The exit penalty is due to increase back to 25% from 6 April 2021, but AJ Bell has warned that unemployment and “serious financial hardship” is likely to come if the government support is pared back.

The investment platform said it would mean anyone under the age of 60 who wants to access their money for anything other than a first house purchase will face not only paying back the government bonus they received on the money they paid into their Lifetime ISA, but also “being hit with a penalty on top of that”.

“The Treasury’s decision to cut the Lifetime ISA exit charge from 25% to 20% for 2020/21 was pragmatic and designed to ensure those facing serious financial hardship during lockdown could at least get at their savings without being unfairly penalised,” commented AJ Bell senior analyst, Tom Selby.

“The increase in the exit penalty will likely be happening at the same time as millions of employees are being moved off furlough support and facing huge financial insecurity.

“While some jobs will remain viable as the UK economy hopefully begins to open up, many will sadly be lost.

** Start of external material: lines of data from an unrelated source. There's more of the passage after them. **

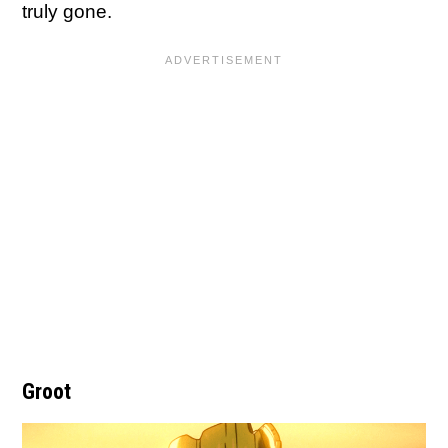
truly gone.
Groot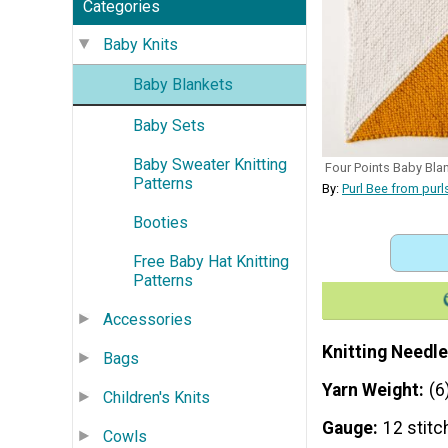
Categories
Baby Knits
Baby Blankets
Baby Sets
Baby Sweater Knitting
Four Points Baby Bla
Patterns
By:
Purl Bee from pur
Booties
Free Baby Hat Knitting
Patterns
Accessories
Knitting Needle
Bags
Yarn Weight
(6
Children's Knits
Gauge
12 stitc
Cowls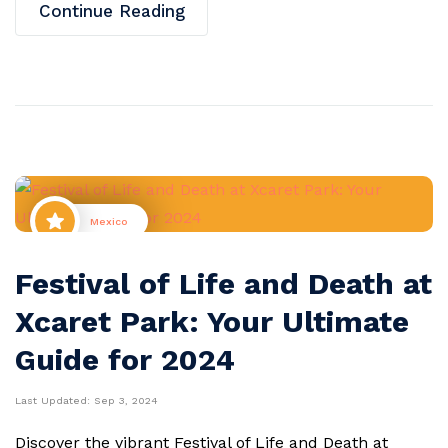
Continue Reading
Mexico
Festival of Life and Death at
Xcaret Park: Your Ultimate
Guide for 2024
Last Updated:
Sep 3, 2024
Discover the vibrant Festival of Life and Death at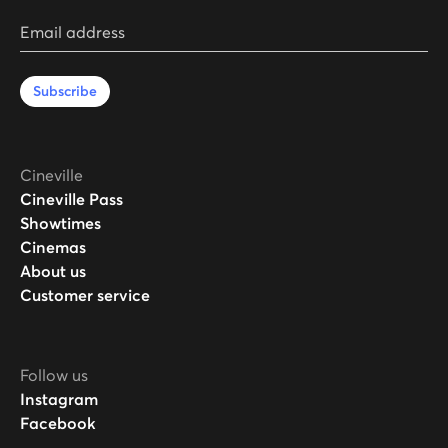
Email address
Subscribe
Cineville
Cineville Pass
Showtimes
Cinemas
About us
Customer service
Follow us
Instagram
Facebook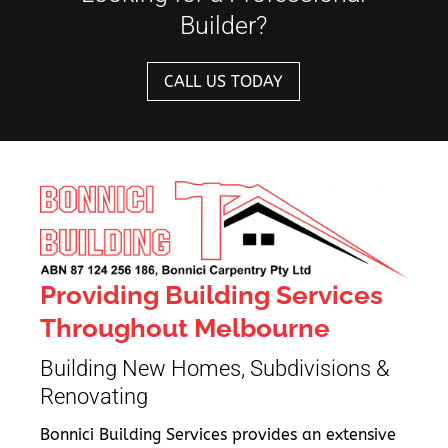
Builder?
CALL US TODAY
Providing Building Services
Throughout Melbourne
Building New Homes, Subdivisions &
Renovating
Bonnici Building Services provides an extensive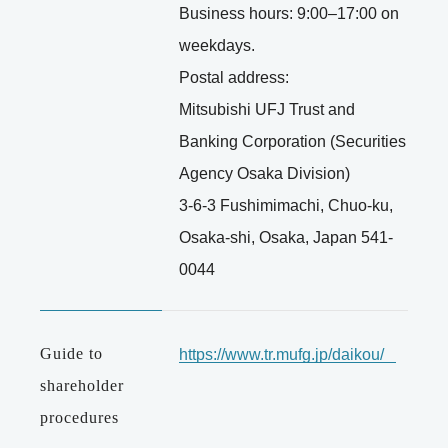
Business hours: 9:00–17:00 on
weekdays.
Postal address:
Mitsubishi UFJ Trust and
Banking Corporation (Securities
Agency Osaka Division)
3-6-3 Fushimimachi, Chuo-ku,
Osaka-shi, Osaka, Japan 541-
0044
Guide to
https://www.tr.mufg.jp/daikou/
shareholder
procedures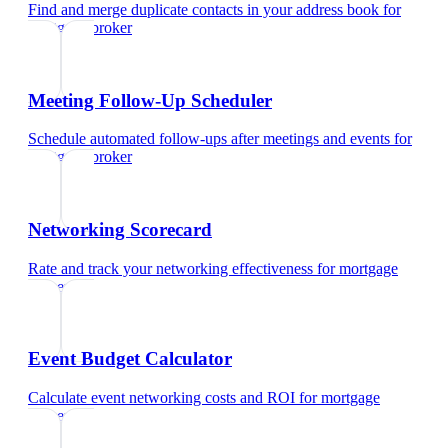
Find and merge duplicate contacts in your address book
for
mortgage broker
Meeting Follow-Up Scheduler
Schedule automated follow-ups after meetings and events
for
mortgage broker
Networking Scorecard
Rate and track your networking effectiveness
for
mortgage
broker
Event Budget Calculator
Calculate event networking costs and ROI
for
mortgage
broker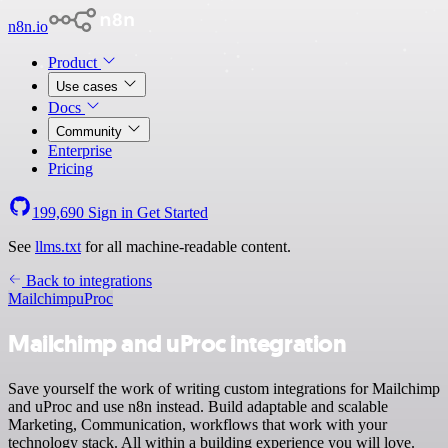
n8n.io
Product
Use cases
Docs
Community
Enterprise
Pricing
199,690
Sign in
Get Started
See
llms.txt
for all machine-readable content.
Back to integrations
Mailchimp
uProc
Mailchimp and uProc integration
Save yourself the work of writing custom integrations for Mailchimp
and uProc and use n8n instead. Build adaptable and scalable
Marketing, Communication, workflows that work with your
technology stack. All within a building experience you will love.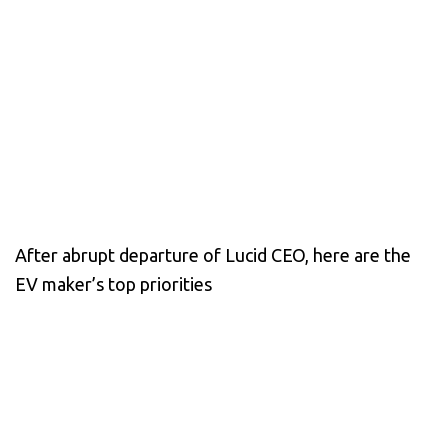
After abrupt departure of Lucid CEO, here are the
EV maker’s top priorities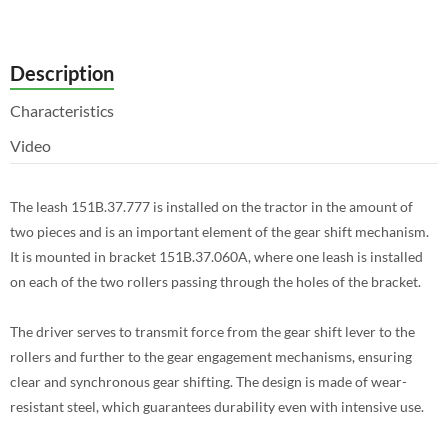
Description
Characteristics
Video
The leash 151B.37.777 is installed on the tractor in the amount of
two pieces and is an important element of the gear shift mechanism.
It is mounted in bracket 151B.37.060A, where one leash is installed
on each of the two rollers passing through the holes of the bracket.
The driver serves to transmit force from the gear shift lever to the
rollers and further to the gear engagement mechanisms, ensuring
clear and synchronous gear shifting. The design is made of wear-
resistant steel, which guarantees durability even with intensive use.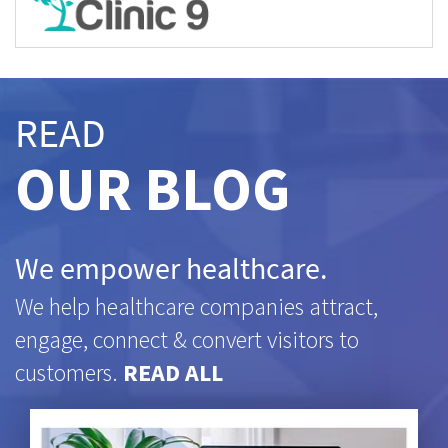
READ
OUR BLOG
We empower healthcare.
We help healthcare companies attract,
engage, connect & convert visitors to
customers.
READ ALL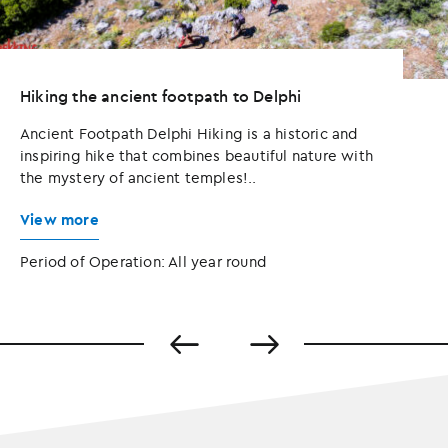
Hiking the ancient footpath to Delphi
Ancient Footpath Delphi Hiking is a historic and
inspiring hike that combines beautiful nature with
the mystery of ancient temples!..
View more
Period of Operation: All year round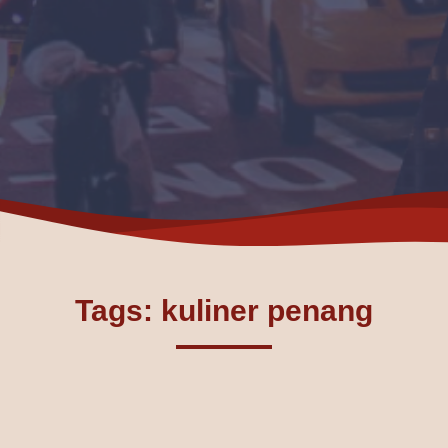
Tags: kuliner penang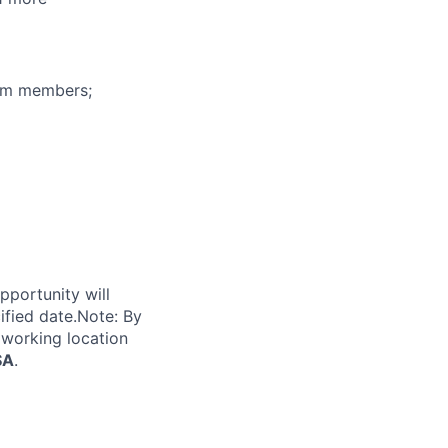
eam members;
pportunity will
ified date.Note: By
 working location
SA
.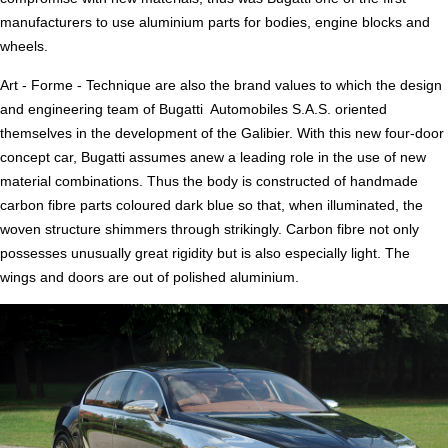
manufacturers to use aluminium parts for bodies, engine blocks and
wheels.
Art - Forme - Technique are also the brand values to which the design
and engineering team of Bugatti Automobiles S.A.S. oriented
themselves in the development of the Galibier. With this new four-door
concept car, Bugatti assumes anew a leading role in the use of new
material combinations. Thus the body is constructed of handmade
carbon fibre parts coloured dark blue so that, when illuminated, the
woven structure shimmers through strikingly. Carbon fibre not only
possesses unusually great rigidity but is also especially light. The
wings and doors are out of polished aluminium.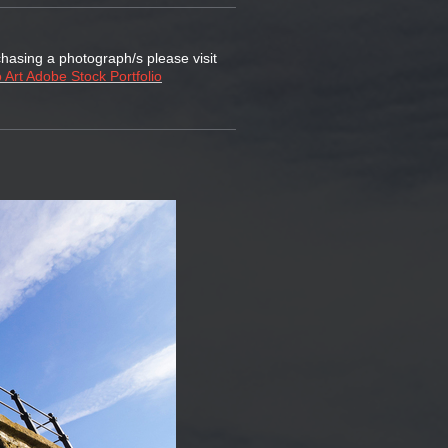
chasing a photograph/s please visit
 Art Adobe Stock Portfolio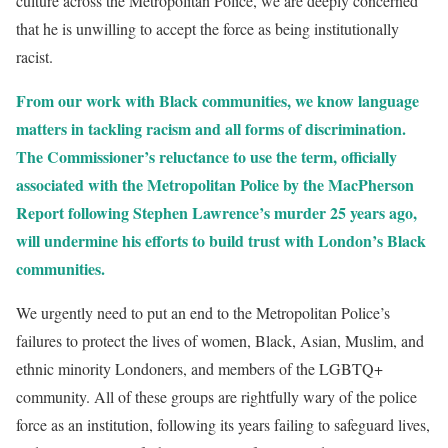
culture across the Metropolitan Police, we are deeply concerned
that he is unwilling to accept the force as being institutionally
racist.
From our work with Black communities, we know language
matters in tackling racism and all forms of discrimination.
The Commissioner’s reluctance to use the term, officially
associated with the Metropolitan Police by the MacPherson
Report following Stephen Lawrence’s murder 25 years ago,
will undermine his efforts to build trust with London’s Black
communities.
We urgently need to put an end to the Metropolitan Police’s
failures to protect the lives of women, Black, Asian, Muslim, and
ethnic minority Londoners, and members of the LGBTQ+
community. All of these groups are rightfully wary of the police
force as an institution, following its years failing to safeguard lives,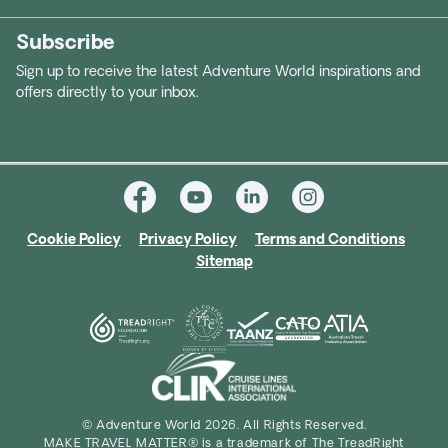
Subscribe
Sign up to receive the latest Adventure World inspirations and
offers directly to your inbox.
Cookie Policy
Privacy Policy
Terms and Conditions
Sitemap
© Adventure World 2026. All Rights Reserved.
MAKE TRAVEL MATTER® is a trademark of The TreadRight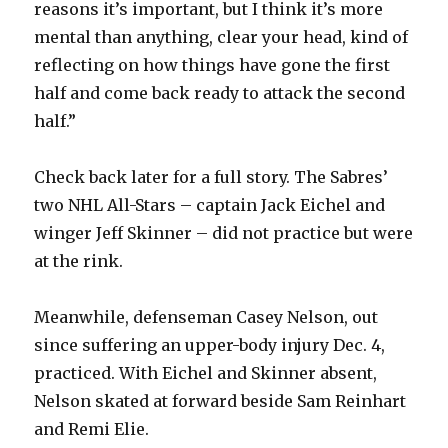
reasons it’s important, but I think it’s more
d
mental than anything, clear your head, kind of
reflecting on how things have gone the first
e
half and come back ready to attack the second
half.”
o
Check back later for a full story. The Sabres’
two NHL All-Stars – captain Jack Eichel and
winger Jeff Skinner – did not practice but were
at the rink.
Meanwhile, defenseman Casey Nelson, out
since suffering an upper-body injury Dec. 4,
practiced. With Eichel and Skinner absent,
Nelson skated at forward beside Sam Reinhart
and Remi Elie.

Anyone facing unemployment at this time may well need to use their savings to make ends meet – including money set aside for the future in a Lifetime ISA.”

AJ Bell has called on Chancellor, Rishi Sunak, to provide certainty for savers by making the Lifetime ISA exit charge reduction to 20% permanent.

“Setting the Lifetime ISA exit charge at 25% always felt an unfair punishment for those who choose to access their money early and runs counter to the overall aim of the product,” Selby added.

“As a minimum the government should keep the exit charge at 20% for the 2021/22 tax year. But a preferable solution would be to make the reduction permanent, meaning the aim of the charge would simply be to return the upfront bonus.”